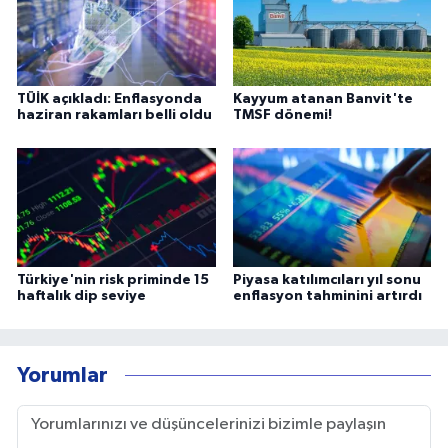
TÜİK açıkladı: Enflasyonda
Kayyum atanan Banvit'te
haziran rakamları belli oldu
TMSF dönemi!
Türkiye'nin risk priminde 15
Piyasa katılımcıları yıl sonu
haftalık dip seviye
enflasyon tahminini artırdı
Yorumlar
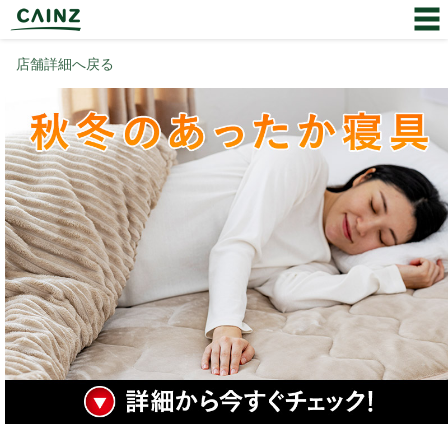
店舗詳細へ戻る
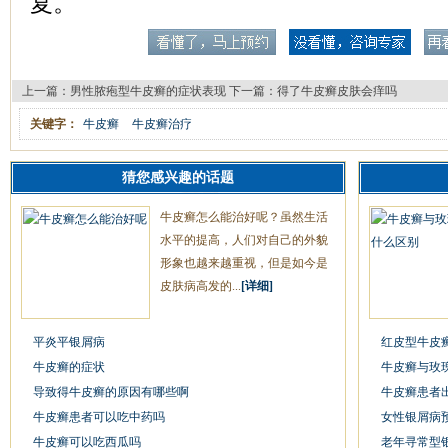
复。
上一篇：
男性脓疱型牛皮癣的症状表现
下一篇：
得了牛皮癣皮肤会痒吗
关键字：
牛皮癣
牛皮癣治疗
猜您感兴趣的话题
牛皮癣怎么能治好呢？虽然生活
水平的提高，人们对自己的外貌
形象也越来越重视，但是如今是
皮肤病高发的...
[详细]
平炎平银屑病
红皮型牛皮
牛皮癣的症状
牛皮癣与玫
导致得牛皮癣的原因有哪些啊
牛皮癣患者
牛皮癣患者可以吃中药吗
女性银屑病
牛皮癣可以吃西瓜吗
老年寻常型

Work task:
An exact copy of every entry, without pictures, should be your output.

Task solution:
TÜİK açıkladı: Enflasyonda
Kayyum atanan Banvit'te
haziran rakamları belli oldu
TMSF dönemi!
Türkiye'nin risk priminde 15
Piyasa katılımcıları yıl sonu
haftalık dip seviye
enflasyon tahminini artırdı
Yorumlar
店舗詳細へ戻る
复。
上一篇：
男性脓疱型牛皮癣的症状表现
下一篇：
得了牛皮癣皮肤会痒吗
关键字：
牛皮癣
牛皮癣治疗
猜您感兴趣的话题
牛皮癣怎么能治好呢？虽然生活
水平的提高，人们对自己的外貌
形象也越来越重视，但是如今是
皮肤病高发的...
[详细]
平炎平银屑病
红皮型牛皮
牛皮癣的症状
牛皮癣与玫
导致得牛皮癣的原因有哪些啊
牛皮癣患者
牛皮癣患者可以吃中药吗
女性银屑病
牛皮癣可以吃西瓜吗
老年寻常型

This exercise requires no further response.